-- Task details --
Reproduce word for word the lines from the beginning of the entries to the line with "Prenota un appuntamento", both included, but none of the pictures.

(Collected data)
____________

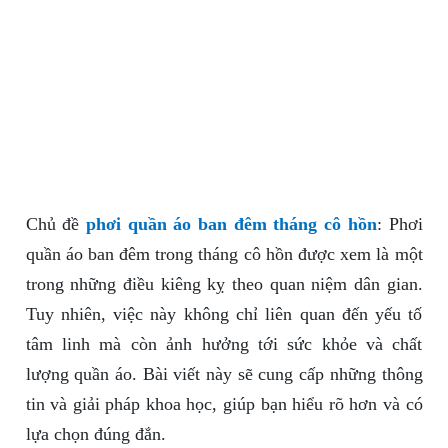
Chủ đề
phơi quần áo ban đêm tháng cô hồn
: Phơi
quần áo ban đêm trong tháng cô hồn được xem là một
trong những điều kiêng kỵ theo quan niệm dân gian.
Tuy nhiên, việc này không chỉ liên quan đến yếu tố
tâm linh mà còn ảnh hưởng tới sức khỏe và chất
lượng quần áo. Bài viết này sẽ cung cấp những thông
tin và giải pháp khoa học, giúp bạn hiểu rõ hơn và có
lựa chọn đúng đắn.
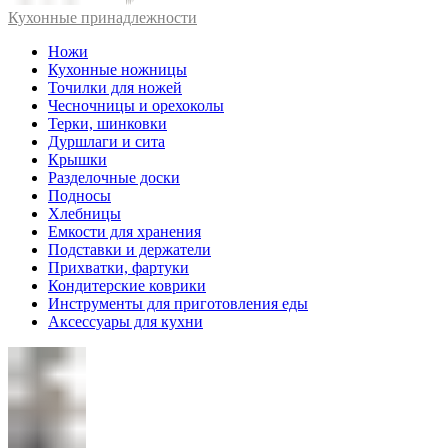
Кухонные принадлежности
Ножи
Кухонные ножницы
Точилки для ножей
Чесночницы и орехоколы
Терки, шинковки
Дуршлаги и сита
Крышки
Разделочные доски
Подносы
Хлебницы
Емкости для хранения
Подставки и держатели
Прихватки, фартуки
Кондитерские коврики
Инструменты для приготовления еды
Аксессуары для кухни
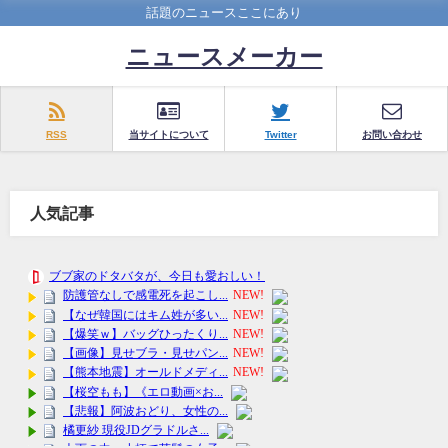
話題のニュースここにあり
ニュースメーカー
RSS
当サイトについて
Twitter
お問い合わせ
人気記事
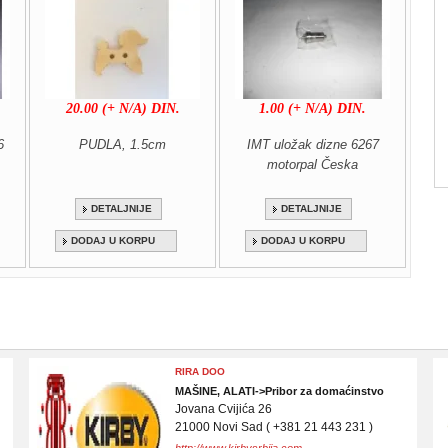
20.00 (+ N/A) DIN.
1.00 (+ N/A) DIN.
6
PUDLA, 1.5cm
IMT uložak dizne 6267
motorpal Česka
DETALJNIJE
DETALJNIJE
DODAJ U KORPU
DODAJ U KORPU
ORDOMO - APLIKACIJA ZA ZAKAZIVANJE
IT->Informacioni sistemi
Lukijana Mušickog 11
21000 Novi Sad ( N/A )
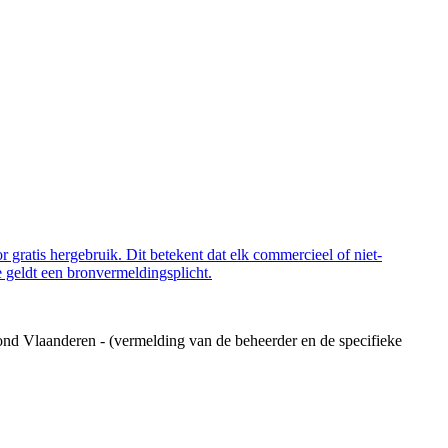
 gratis hergebruik. Dit betekent dat elk commercieel of niet-
 geldt een bronvermeldingsplicht.
ond Vlaanderen - (vermelding van de beheerder en de specifieke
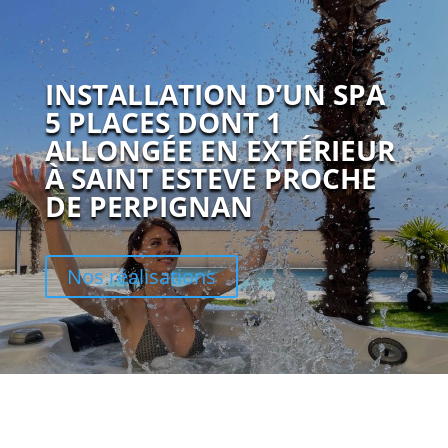
INSTALLATION D’UN SPA
5 PLACES DONT 1
ALLONGÉE EN EXTÉRIEUR
À SAINT ESTEVE PROCHE
DE PERPIGNAN
Nos réalisations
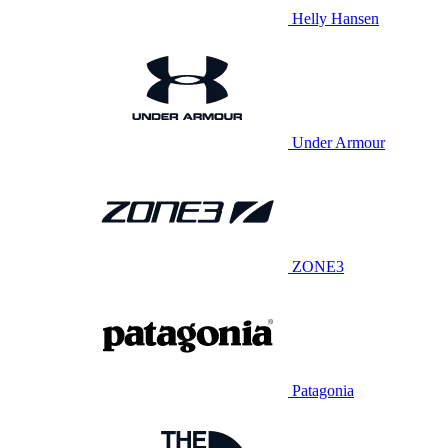
Helly Hansen
Under Armour
ZONE3
Patagonia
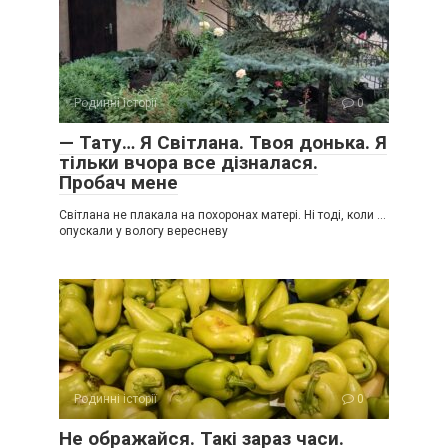
Родинні історії
0
— Тату… Я Світлана. Твоя донька. Я
тільки вчора все дізналася.
Пробач мене
Світлана не плакала на похоронах матері. Ні тоді, коли …
опускали у вологу вересневу
Родинні історії
0
Не ображайся. Такі зараз часи.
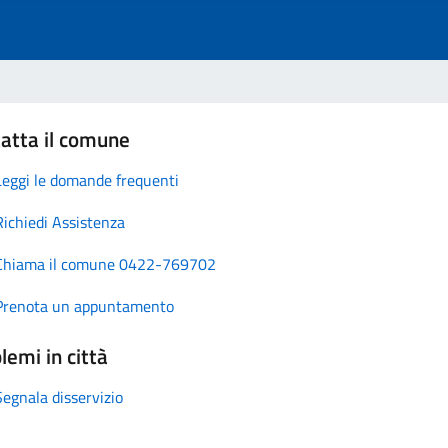
atta il comune
Leggi le domande frequenti
Richiedi Assistenza
Chiama il comune 0422-769702
Prenota un appuntamento
lemi in città
Segnala disservizio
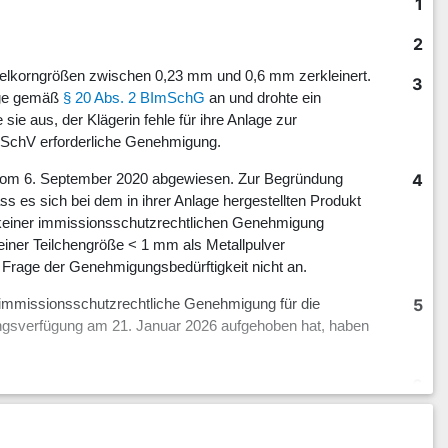
1
2
f Zielkorngrößen zwischen 0,23 mm und 0,6 mm zerkleinert.
3
lage gemäß
§ 20 Abs. 2 BImSchG
an und drohte ein
sie aus, der Klägerin fehle für ihre Anlage zur
ImSchV erforderliche Genehmigung.
4
l vom 6. September 2020 abgewiesen. Zur Begründung
s es sich bei dem in ihrer Anlage hergestellten Produkt
eb keiner immissionsschutzrechtlichen Genehmigung
einer Teilchengröße < 1 mm als Metallpulver
e Frage der Genehmigungsbedürftigkeit nicht an.
5
 immissionsschutzrechtliche Genehmigung für die
dnungsverfügung am 21. Januar 2026 aufgehoben hat, haben
6
tsprechender Anwendung des
§ 92 Abs. 3 Satz 1 VwGO
7
ledigt erklärt haben. Zur Klarstellung ist das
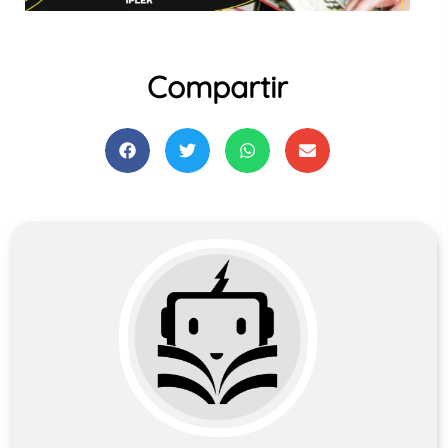
Compartir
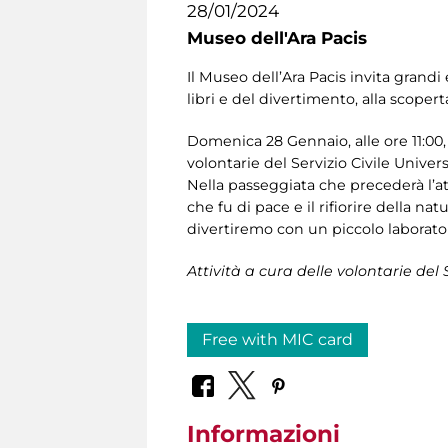
28/01/2024
Museo dell'Ara Pacis
Il Museo dell’Ara Pacis invita grand
libri e del divertimento, alla scoperta
Domenica 28 Gennaio, alle ore 11:00,
volontarie del Servizio Civile Univers
Nella passeggiata che precederà l’at
che fu di pace e il rifiorire della na
divertiremo con un piccolo laborator
Attività a cura delle volontarie del
Free with MIC card
Informazioni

____________

-- Solution to this problem --
Chủ đề
phơi quần áo ban đêm tháng cô hồn
: Phơi
quần áo ban đêm trong tháng cô hồn được xem là một
trong những điều kiêng kỵ theo quan niệm dân gian.
Tuy nhiên, việc này không chỉ liên quan đến yếu tố
tâm linh mà còn ảnh hưởng tới sức khỏe và chất
lượng quần áo. Bài viết này sẽ cung cấp những thông
tin và giải pháp khoa học, giúp bạn hiểu rõ hơn và có
lựa chọn đúng đắn.
Кухонные принадлежности
Ножи
Кухонные ножницы
Точилки для ножей
Чесночницы и орехоколы
Терки, шинковки
Дуршлаги и сита
Крышки
Разделочные доски
Подносы
Хлебницы
Емкости для хранения
Подставки и держатели
Прихватки, фартуки
Кондитерские коврики
Инструменты для приготовления еды
Аксессуары для кухни
話題のニュースここにあり
ニュースメーカー
RSS
当サイトについて
Twitter
お問い合わせ
人気記事
20.00 (+ N/A) DIN.
1.00 (+ N/A) DIN.
6
PUDLA, 1.5cm
IMT uložak dizne 6267
motorpal Česka
DETALJNIJE
DETALJNIJE
DODAJ U KORPU
DODAJ U KORPU
ORDOMO - APLIKACIJA ZA ZAKAZIVANJE
IT->Informacioni sistemi
Lukijana Mušickog 11
21000 Novi Sad ( N/A )
 gratis hergebruik. Dit betekent dat elk commercieel of niet-
 geldt een bronvermeldingsplicht.
ond Vlaanderen - (vermelding van de beheerder en de specifieke
INSTALLATION D’UN SPA
5 PLACES DONT 1
ALLONGÉE EN EXTÉRIEUR
À SAINT ESTEVE PROCHE
DE PERPIGNAN
Nos réalisations
Helly Hansen
Under Armour
ZONE3
Patagonia
Родинні історії
0
— Тату… Я Світлана. Твоя донька. Я
тільки вчора все дізналася.
Пробач мене
Світлана не плакала на похоронах матері. Ні тоді, коли …
опускали у вологу вересневу
Родинні історії
0
Не ображайся. Такі зараз часи.
atta il comune
Leggi le domande frequenti
Richiedi Assistenza
Chiama il comune 0422-769702
Prenota un appuntamento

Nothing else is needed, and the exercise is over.